The teenage stage is all about pushing boundaries and limits. Hopefully this book will assist parents with an understanding of this stage and provide some tools and resources to make this challenging time a little less challenging.

“According to parents we’re too young for love, too old for fun, too smart to play dumb and too immature for grown up conversations. It’s no wonder teens are so rebellious! There’s nothing else to do!” Teenage quote

Teenspeak

Needless to say that I was once a teenager (although it seems like eons ago) with all the typical teenage thoughts (I hate my Mom. Why does my Dad think he always knows better? Why don’t they just get it? Why won’t they leave me alone? Why are they always trying to control me?) I also now have a 22 year old son who was once a teenager. In addition to that my profession demands I interact with teenagers. I am not proclaiming that this makes me an absolute expert in this field but hopefully I may be able to make the Drama Teen years a little less painful for you and for your parents by taking you through the physical and mental changes that take place during these years and are the cause of many teen parent conflicts.

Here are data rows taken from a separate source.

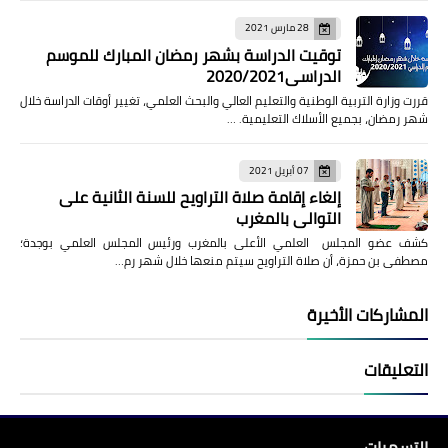
28 مارس 2021
توقيت الدراسة بشهر رمضان المبارك للموسم
الدراسي2020/2021
قررت وزارة التربية الوطنية والتعليم العالي والبحث العلمي، تغيير أوقات الدراسة خلال
شهر رمضان، بجميع الأسلاك التعليمية. …
07 أبريل 2021
إلغاء إقامة صلاة التراويح للسنة الثانية على
التوالي بالمغرب
كشف عضو المجلس العلمي الأعلى بالمغرب ورئيس المجلس العلمي بوجدة؛
مصطفى بن حمزة، أن صلاة التراويح سيتم منعها خلال شهر رم…
المشاركات الأخيرة
التعليقات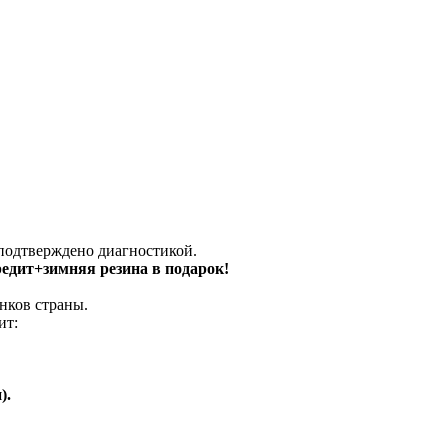
 подтверждено диагностикой.
кредит+зимняя резина в подарок!
нков страны.
ит:
).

In my research of the brain and how the brain best learns I came across the discovery of neuroplasticity, which says that our thoughts can change the structure and function of our brains. This can happen even into old age but the impact during the teenage years while your brain is actually going through a process of restructuring is the most intense. Neuroplasticity is the most important breakthrough in our understanding of the brain in four hundred years. If you understand the significance of this and apply the learning it may impact the outcome of your life.

My reason to write this book for a dual audience namely you and your parents is to allow each side to see that there are no two sides and to allow for a common point of perception.